Drag out the old bitcoins (Feb 17/21)

 

Will sudden wealth spoil Bob?

                                    By Robert LaFrance

            I was sitting in an uptown restaurant day before yesterday when my allegedly smart phone rang.

            It was my wife. Although I hadn’t finished my breakfast muffin, tea and home fries I answered, as I tend to. They’re tired of seeing me come in to the ER with contusions and lacerations from various arguments.

            “Bob, are you sitting down?” I allowed as to how I was indeed sitting down. “You know what I just found in the attic?”

            Since the attic contains approximately three tractor-trailer loads of assorted junk, I gave the obvious answer: “A green coffee mug full of bat sign.”

            She said it was not a green coffee mug full of bat stuff, but a small briefcase I had put into the attic in 1984 when we moved here to Manse Hill Road from our Birch Ridge estate near Maggie’s Falls, or Robinson’s Fall which I am told is the original and proper name.

            I tried again: “A deflated summer tire from the 1960 Impala I owned when I lived in Tilley.” Surprisingly, I was wrong.

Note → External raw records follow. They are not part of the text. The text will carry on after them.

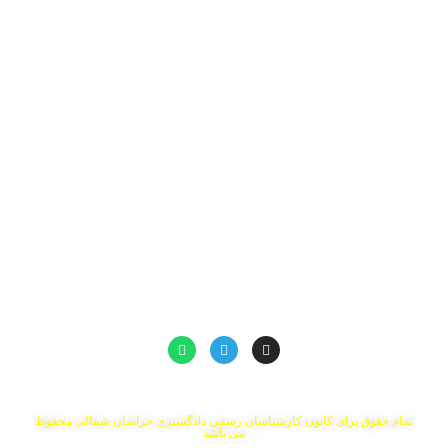
تلفن تماس: 32220977-058
شماره حساب : 0107176350009
سایت های مرتبط
سامانه پست الکترونیک
سامانه ابلاغ الکترونیک(ثنا)
سامانه محاسبه حق الزحمه کارشناسی
سامانه خودکاربری کارشناسان در قوه قضائیه
شورای عالی کانون کارشناسان رسمی دادگستری
مرکز پژوهش های مجلس شورای اسلامی
درگاه خدمات الکترونیک مالیات
شبکه های اجتماعی:
تمام حقوق برای کانون کارشناسان رسمی دادگستری خراسان شمالی محفوظ
می باشد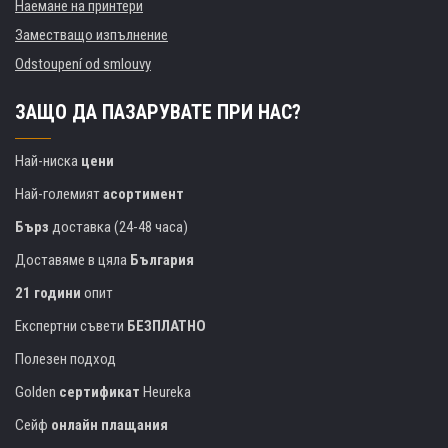
Наемане на принтери
Заместващо изпълнение
Odstoupení od smlouvy
ЗАЩО ДА ПАЗАРУВАТЕ ПРИ НАС?
Най-ниска
цени
Най-големият
асортимент
Бърз
доставка (24-48 часа)
Доставяме в цяла
България
21 години
опит
Експертни съвети
БЕЗПЛАТНО
Полезен подход
Golden
сертификат
Heureka
Сейф
онлайн плащания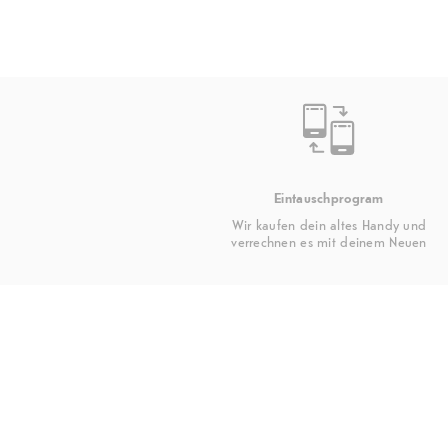
Eintauschprogram
Wir kaufen dein altes Handy und
verrechnen es mit deinem Neuen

            She had a blockbuster: “In a brown briefcase, in a little side pocket, was one stock certificate – ten shares of Microsoft, dated June 17, 1984.” I remembered buying that in Perth-Andover from a stockbroker who had been practising there before 1990 when he had moved into government housing at Dorchester. We had bet during a footrace across the river and he lost, or more correctly I had won, but he didn’t have the $15 to pay me. With a little financial maneuvering I was the proud owner of ten Microsoft shares worth over $12. I put the certificate in that briefcase, put the briefcase in the attic and forgot about it. Now it looked as if I were a wealthy man indeed, possibly a millionaire.

            Still, I finished my breakfast and left my usual 15-cent tip. Ignoring the waitress’s glare, I headed for home and my newly recognized millions. I, Robert LaFrance, was worth (as the expression goes) ‘mucho dinero’. It wouldn’t be long before I was hobnobbing with Bill and Melinda Gates at their estate out near Seattle.

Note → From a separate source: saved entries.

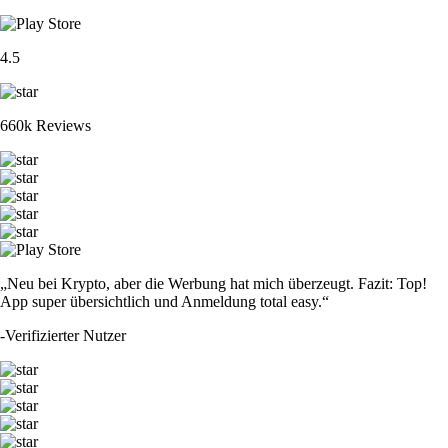
4.5
660k Reviews
„Neu bei Krypto, aber die Werbung hat mich überzeugt. Fazit: Top!
App super übersichtlich und Anmeldung total easy.“
-
Verifizierter Nutzer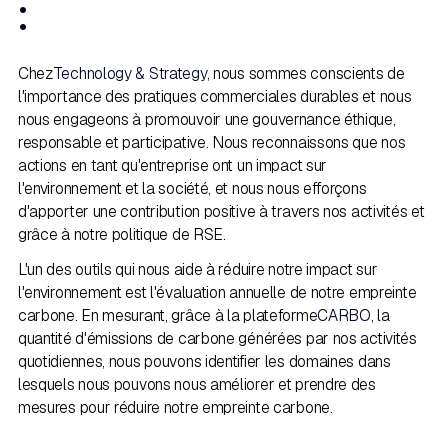
:
Chez
Technology & Strategy
, nous sommes conscients de
l'importance des pratiques commerciales durables et nous
nous engageons à promouvoir une gouvernance éthique,
responsable et participative. Nous reconnaissons que nos
actions en tant qu'entreprise ont un impact sur
l'environnement et la société, et nous nous efforçons
d'apporter une contribution positive à travers nos activités et
grâce à notre politique de RSE.
L'un des outils qui nous aide à réduire notre impact sur
l'environnement est l'évaluation annuelle de notre empreinte
carbone. En mesurant, grâce à la plateforme
CARBO
, la
quantité d'émissions de carbone générées par nos activités
quotidiennes, nous pouvons identifier les domaines dans
lesquels nous pouvons nous améliorer et prendre des
mesures pour réduire notre empreinte carbone.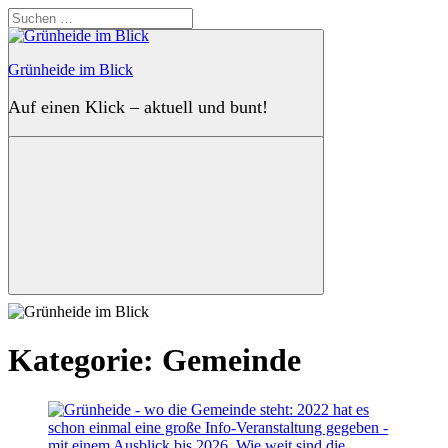
Zum
Suchen
Inhalt
nach:
springen
Grünheide im Blick
Auf einen Klick – aktuell und bunt!
Suchen
Kategorie:
Gemeinde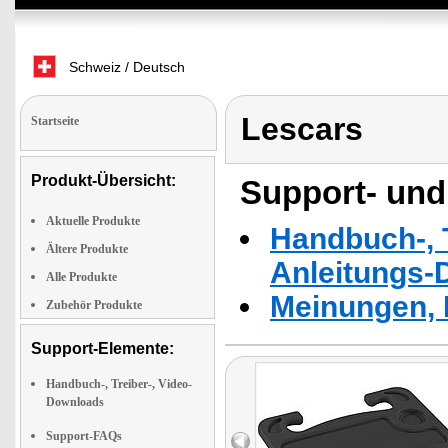
Schweiz / Deutsch
Lescars
Startseite
Produkt-Übersicht:
Support- und
Aktuelle Produkte
Handbuch-, T
Ältere Produkte
Anleitungs-
Alle Produkte
Meinungen, 
Zubehör Produkte
Support-Elemente:
Handbuch-, Treiber-, Video-
Downloads
Support-FAQs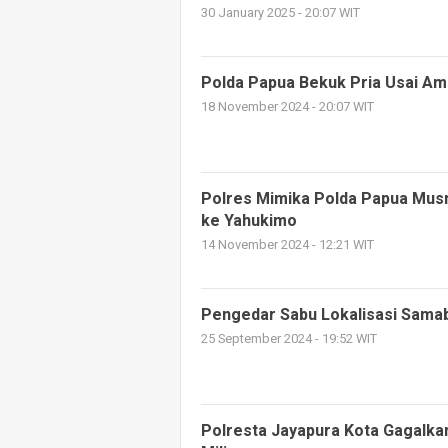
30 January 2025 - 20:07 WIT
Polda Papua Bekuk Pria Usai Amb
18 November 2024 - 20:07 WIT
Polres Mimika Polda Papua Musn
ke Yahukimo
14 November 2024 - 12:21 WIT
Pengedar Sabu Lokalisasi Sama
25 September 2024 - 19:52 WIT
Polresta Jayapura Kota Gagalkan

            Trembling with excitement, I headed north to consult with my accountant. I would be the greatest millionaire in Canadian history, I would feed the hungry, I would buy expensive vehicles, give my family financial independence and donate hundreds of millions for research into the worst diseases like scurvy, mumps and sickle cell anemia. No more homeless people along the streets of Kincardine.

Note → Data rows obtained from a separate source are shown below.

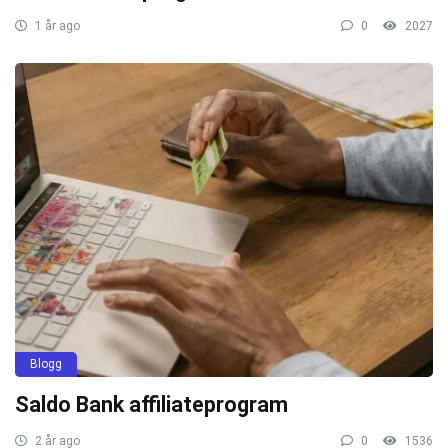
1 år ago
0
2027
Blogg
Saldo Bank affiliateprogram
2 år ago
0
1536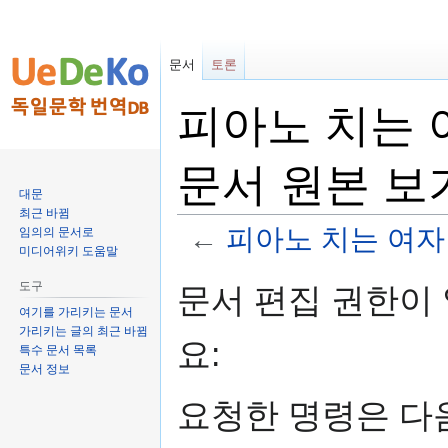
문서
토론
피아노 치는 여자 (
문서 원본 보
대문
최근 바뀜
←
피아노 치는 여자 (Die
임의의 문서로
미디어위키 도움말
둘
검
도구
문서 편집 권한이
러
색
여기를 가리키는 문서
보
하
가리키는 글의 최근 바뀜
요:
기
러
특수 문서 목록
문서 정보
로
가
가
기
요청한 명령은 다
기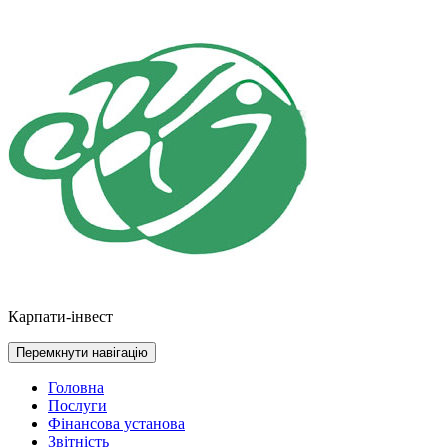
Перейти
до
контенту
Карпати-інвест
Перемкнути навігацію
Головна
Послуги
Фінансова установа
Звітність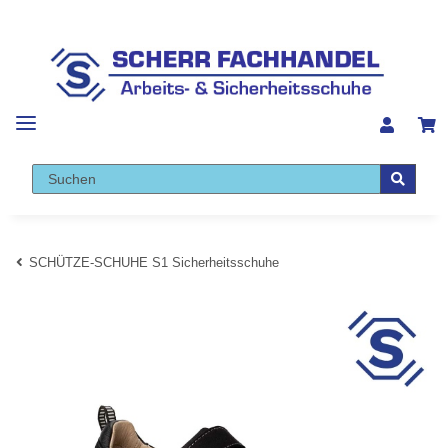
SCHÜTZE-SCHUHE S1 Sicherheitsschuhe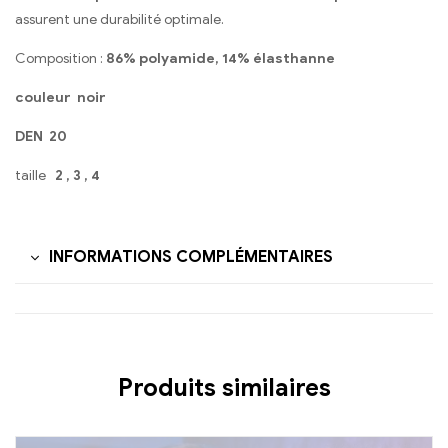
assurent une durabilité optimale.
Composition :
86% polyamide, 14% élasthanne
couleur noir
DEN 20
taille
2 , 3 , 4
INFORMATIONS COMPLÉMENTAIRES
Produits similaires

            By my calculation, after checking Microsoft’s share value on Google, my stock certificate nestled on my front seat was worth something in the range of $887 million  dollars. I doubt if Bill and Melinda Gates had that much in cash. If I ever visited them at their $800 million bungalow out there in Washington State, they would have to move aside, away from their indoor swimming pool, and make room for me and my antique Falcon to be parked by the diving board.

            At this moment when I’m typing away on my word processor, I know exactly what you, the reader, are thinking. You think that on my way to town, I will open my passenger side window and the stock certificate would fly out and land under the wheels of a tractor-trailer that would demolish it. Back to poverty for old Bob.

            Au contraire, that did not happen. I arrived safely at my accountant’s house near Arthurette, but he wasn’t home. His wife Gretchen came to the door and said Clyde was out tapping trees. Which I thought was a trifle early in the year.

            “Oh no, he’s not tapping maple trees,” she said. “This time of the year is perfect for tapping alders. Their sap is delicious and their syrup is out of this world.” At this point I looked at Gretchen and thought: “Alder sap is not the only thing out of this world.” I thought for a few seconds about showing her my $887 million stock certificate but decided to leave it in my pocket. She said that Clyde was out on the old Morales Farm above Four falls and I could go there to see him.

            I got just above Aroostook when I remembered that Covid rules prevented me from going there because the area just above Four Falls was in either the red, white or blue zone (coulda been chartreuse) or lockdown and I couldn’t go there until 2023 – or maybe tomorrow morning.

            But wait! The Morales Farm was in the Edmundston Zone and that meant that Clyde was liable to be (a) arrested, (b) fined, (c) shot, or all of the above, or any combination. Just then, as I came to the road that could take me across the bridge spanning the Aroostook River, a Covid Police car came flying down the road and there, in the back seat and looking as if he had just been arrested by the Covid Police, was Clyde. He waved out the window at me and in his hand were two or three tiny sap pails. That was Clyde all right; he wouldn’t waste alder sap, or anything else.

            I quick rammed the old Falcon into gear and took off after the Covid Police car that was still merrily flashing its lights as it zoomed (88 k/hr) down the Trans Canada Highway. It was an odd looking vehicle, a 1995 Red Lumina, rusty as a 1981 Ford.

            Well, I see I am out of time and space for this column; I hope the editor’s not mad, but I will be back in two weeks with the rest of the story. Let’s just say it involves Bitcoins.